Not all friction is yours to fix. Some of it is the room. Some of it is the culture. Some of it is a team built around a very specific template – and you’re not it. Before you sign up for another assertiveness workshop or spend a Sunday rewriting your communication style, ask honestly: “Is this actually my gap to close?” Sometimes the answer is yes. But sometimes the most useful thing you can do is stop shrinking yourself into a space that was never designed for you – and find, build, or demand a bigger one. Deva says “if people don’t show respect for my accomplishments, I won’t work with them. I don’t ruminate on it, I just move on. This enables me to stay in the game without collapsing”.

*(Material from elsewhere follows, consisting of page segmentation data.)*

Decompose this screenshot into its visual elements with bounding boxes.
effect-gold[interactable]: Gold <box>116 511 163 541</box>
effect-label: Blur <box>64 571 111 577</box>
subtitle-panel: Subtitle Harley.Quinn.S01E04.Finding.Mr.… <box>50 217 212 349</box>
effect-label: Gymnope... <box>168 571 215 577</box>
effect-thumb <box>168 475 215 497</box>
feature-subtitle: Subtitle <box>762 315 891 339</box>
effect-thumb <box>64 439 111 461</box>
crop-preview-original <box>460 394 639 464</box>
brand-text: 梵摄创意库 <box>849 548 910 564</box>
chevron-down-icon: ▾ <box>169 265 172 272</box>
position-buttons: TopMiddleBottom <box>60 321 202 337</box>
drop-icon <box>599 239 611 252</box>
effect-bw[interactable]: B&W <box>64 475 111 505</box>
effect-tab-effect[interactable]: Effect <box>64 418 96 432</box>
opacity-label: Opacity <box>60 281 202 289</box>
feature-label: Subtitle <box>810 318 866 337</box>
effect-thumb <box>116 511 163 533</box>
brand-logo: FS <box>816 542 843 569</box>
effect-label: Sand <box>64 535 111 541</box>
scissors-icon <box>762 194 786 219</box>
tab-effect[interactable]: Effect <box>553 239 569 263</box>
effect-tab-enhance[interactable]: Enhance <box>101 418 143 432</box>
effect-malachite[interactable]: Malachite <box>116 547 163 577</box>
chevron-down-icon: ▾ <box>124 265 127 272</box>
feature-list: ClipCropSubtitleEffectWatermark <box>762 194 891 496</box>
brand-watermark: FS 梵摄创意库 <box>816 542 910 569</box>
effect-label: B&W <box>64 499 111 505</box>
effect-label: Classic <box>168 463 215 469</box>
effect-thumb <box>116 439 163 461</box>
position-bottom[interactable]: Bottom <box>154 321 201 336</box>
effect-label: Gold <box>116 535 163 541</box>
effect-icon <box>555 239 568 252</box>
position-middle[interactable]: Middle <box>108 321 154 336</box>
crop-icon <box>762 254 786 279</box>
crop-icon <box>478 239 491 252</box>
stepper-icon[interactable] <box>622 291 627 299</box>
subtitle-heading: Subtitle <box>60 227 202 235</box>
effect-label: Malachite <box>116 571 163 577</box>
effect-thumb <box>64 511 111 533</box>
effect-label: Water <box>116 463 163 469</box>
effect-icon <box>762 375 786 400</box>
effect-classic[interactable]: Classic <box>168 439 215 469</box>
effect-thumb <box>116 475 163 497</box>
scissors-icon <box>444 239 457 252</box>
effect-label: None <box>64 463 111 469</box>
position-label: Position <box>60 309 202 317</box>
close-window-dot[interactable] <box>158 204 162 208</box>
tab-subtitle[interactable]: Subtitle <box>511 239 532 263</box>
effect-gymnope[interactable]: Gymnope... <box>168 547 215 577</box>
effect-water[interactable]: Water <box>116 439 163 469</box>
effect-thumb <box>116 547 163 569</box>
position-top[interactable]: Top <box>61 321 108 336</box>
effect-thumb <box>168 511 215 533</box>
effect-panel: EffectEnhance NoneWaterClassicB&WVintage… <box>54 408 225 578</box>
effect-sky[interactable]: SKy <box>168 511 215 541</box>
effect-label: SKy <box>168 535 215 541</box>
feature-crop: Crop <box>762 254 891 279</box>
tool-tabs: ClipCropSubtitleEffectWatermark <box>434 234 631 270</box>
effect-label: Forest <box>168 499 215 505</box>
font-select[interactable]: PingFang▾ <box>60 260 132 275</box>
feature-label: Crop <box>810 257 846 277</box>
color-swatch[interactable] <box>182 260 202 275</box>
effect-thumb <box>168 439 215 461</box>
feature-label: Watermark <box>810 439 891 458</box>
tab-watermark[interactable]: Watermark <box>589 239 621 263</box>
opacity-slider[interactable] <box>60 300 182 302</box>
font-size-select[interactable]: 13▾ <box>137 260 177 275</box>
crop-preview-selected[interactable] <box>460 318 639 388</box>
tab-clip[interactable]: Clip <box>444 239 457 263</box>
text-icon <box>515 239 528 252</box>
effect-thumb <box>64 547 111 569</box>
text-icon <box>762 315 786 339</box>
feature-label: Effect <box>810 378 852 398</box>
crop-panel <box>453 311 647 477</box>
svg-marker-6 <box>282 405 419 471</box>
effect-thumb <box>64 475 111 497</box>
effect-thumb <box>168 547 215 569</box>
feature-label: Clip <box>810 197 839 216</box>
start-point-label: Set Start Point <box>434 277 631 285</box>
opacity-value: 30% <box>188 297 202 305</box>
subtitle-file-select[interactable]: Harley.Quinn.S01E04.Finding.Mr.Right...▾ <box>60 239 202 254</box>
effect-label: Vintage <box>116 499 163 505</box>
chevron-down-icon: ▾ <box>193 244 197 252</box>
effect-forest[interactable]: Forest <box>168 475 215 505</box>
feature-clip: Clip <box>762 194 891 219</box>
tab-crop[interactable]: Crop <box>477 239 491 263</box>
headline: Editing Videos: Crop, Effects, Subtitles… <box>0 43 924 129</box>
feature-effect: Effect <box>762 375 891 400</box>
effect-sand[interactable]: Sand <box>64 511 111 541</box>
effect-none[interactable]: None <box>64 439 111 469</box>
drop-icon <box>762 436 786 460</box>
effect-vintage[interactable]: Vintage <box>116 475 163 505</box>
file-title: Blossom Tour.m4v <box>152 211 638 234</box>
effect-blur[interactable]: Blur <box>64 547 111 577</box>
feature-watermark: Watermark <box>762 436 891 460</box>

Find your people – and be honest with them.

The loneliness of being one of the few women in a room is real and under-discussed. Find mentors, networks and supporters with whom you can genuinely let your guard down, that you can tell “I have no idea what I’m doing” or “that meeting made me feel terrible” without it being held against you. These relationships aren’t a luxury; they’re essential.

Lois found a mentor who became a sounding board and source of encouragement. She then began mentoring junior colleagues herself – which did wonders for her confidence and brought her genuine joy.

Regulate your nervous system, not just your thoughts.

Resilience isn’t only a mindset issue; it lives in your body too. Prioritise sleep (non-negotiable for emotional regulation), physical movement you actually enjoy, and practices that activate your parasympathetic nervous system: breathwork, dance, time in nature, anything that creates genuine calm. And find a way to let off steam regularly – whether that’s spa days, kickboxing, or a techno club. It doesn’t matter what it is, just make sure you’re spending time outside of work doing things you love.

Burnout isn’t a badge, and it isn’t inevitable.

Tech has a complicated relationship with overwork, and suffering is sometimes worn as a badge of honour. Reject that framing entirely. Burnout doesn’t mean you worked hard enough; it means something was out of alignment for too long. Your ambition is not the problem. The conditions are – and the gender pay gap is real.

Your sensitivity is not a flaw. Your collaborative, intuitive leadership style is not a weakness. The moments you’ve felt “too much” or “not enough”? That’s a culture problem, not a you problem. You don’t need to harden or put on a mask. You need an environment that’s big enough for who you already are.

Burnout often arrives not because we worked too hard, but because we worked too long at becoming someone we’re not. Make sure you have support to develop self-trust, intuition and confidence. As Deva says, “I have a very good network of support. I’m just going to keep going”.